▸ **Assignment**
The required output is the exact sequence of lines from the line holding "[Search products & categories] (299, 29)" to the end of the records, inclusive.
----
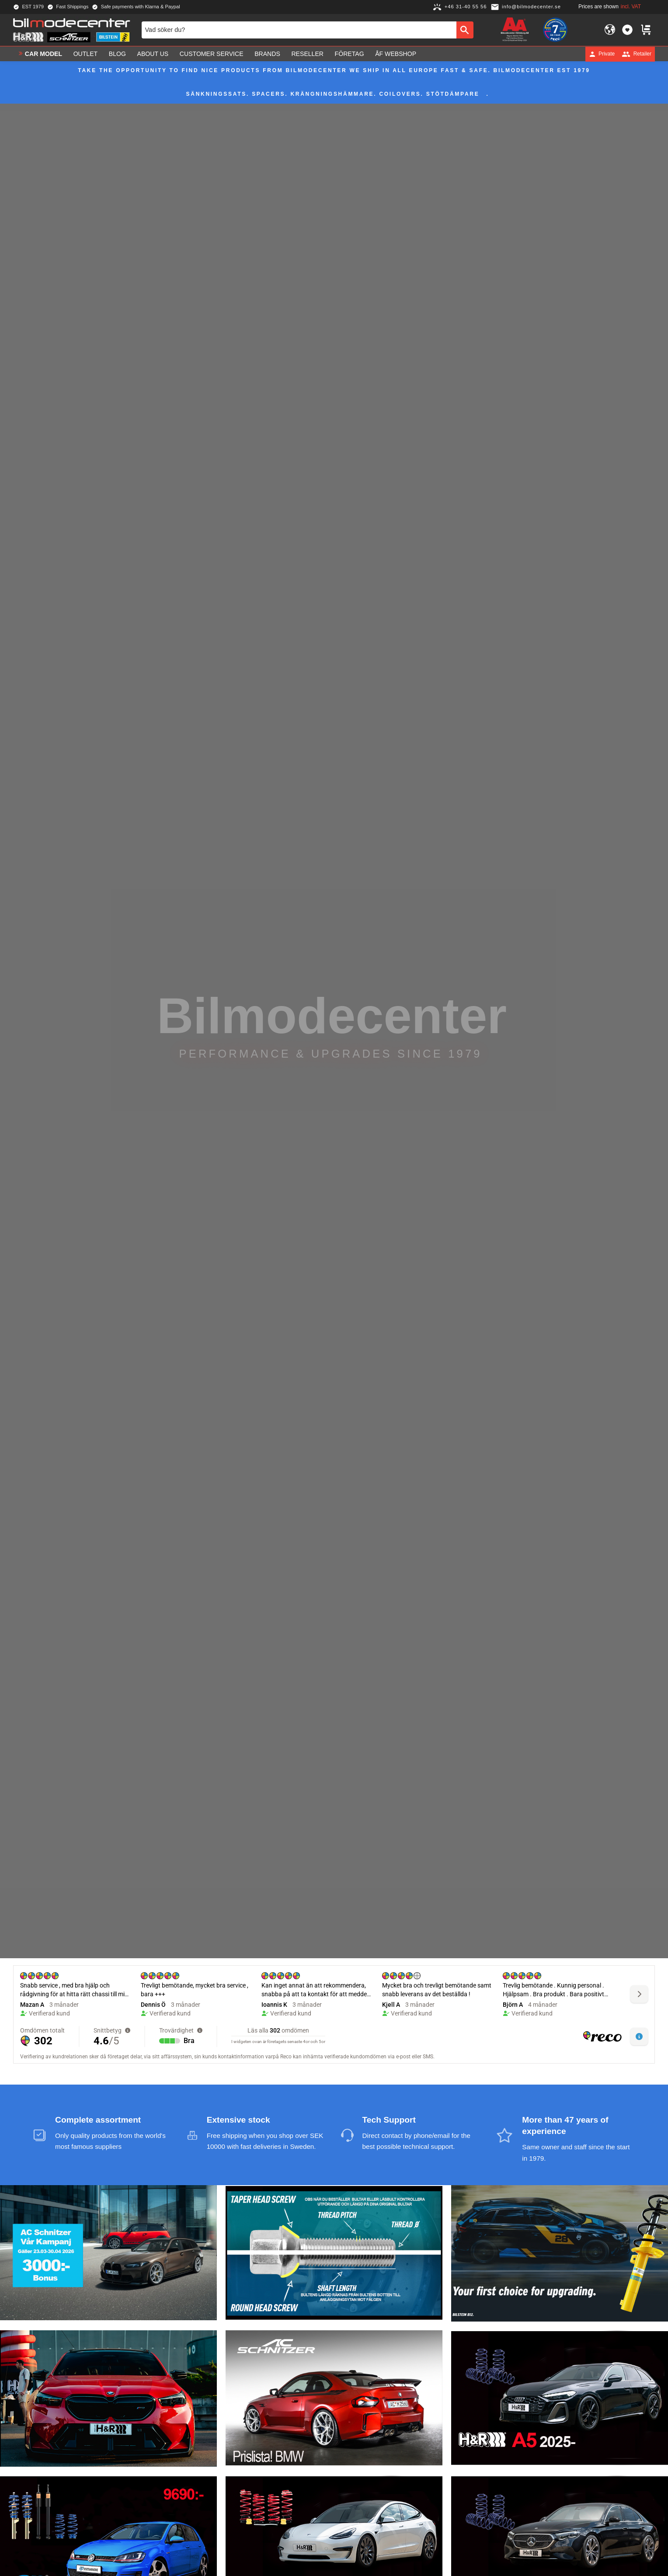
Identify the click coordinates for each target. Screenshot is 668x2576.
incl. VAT (631, 6)
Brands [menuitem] (267, 53)
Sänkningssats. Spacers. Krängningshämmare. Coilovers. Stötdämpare (333, 94)
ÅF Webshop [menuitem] (395, 53)
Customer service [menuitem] (212, 53)
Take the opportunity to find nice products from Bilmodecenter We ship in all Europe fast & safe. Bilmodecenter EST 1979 (334, 70)
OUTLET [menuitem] (85, 53)
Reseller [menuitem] (307, 53)
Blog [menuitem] (117, 53)
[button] (627, 30)
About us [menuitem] (153, 53)
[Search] (464, 29)
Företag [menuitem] (349, 53)
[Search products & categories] (299, 29)
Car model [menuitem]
----
▸ **Solution to this problem**
[Search products & categories] (299, 29)
Car model [menuitem]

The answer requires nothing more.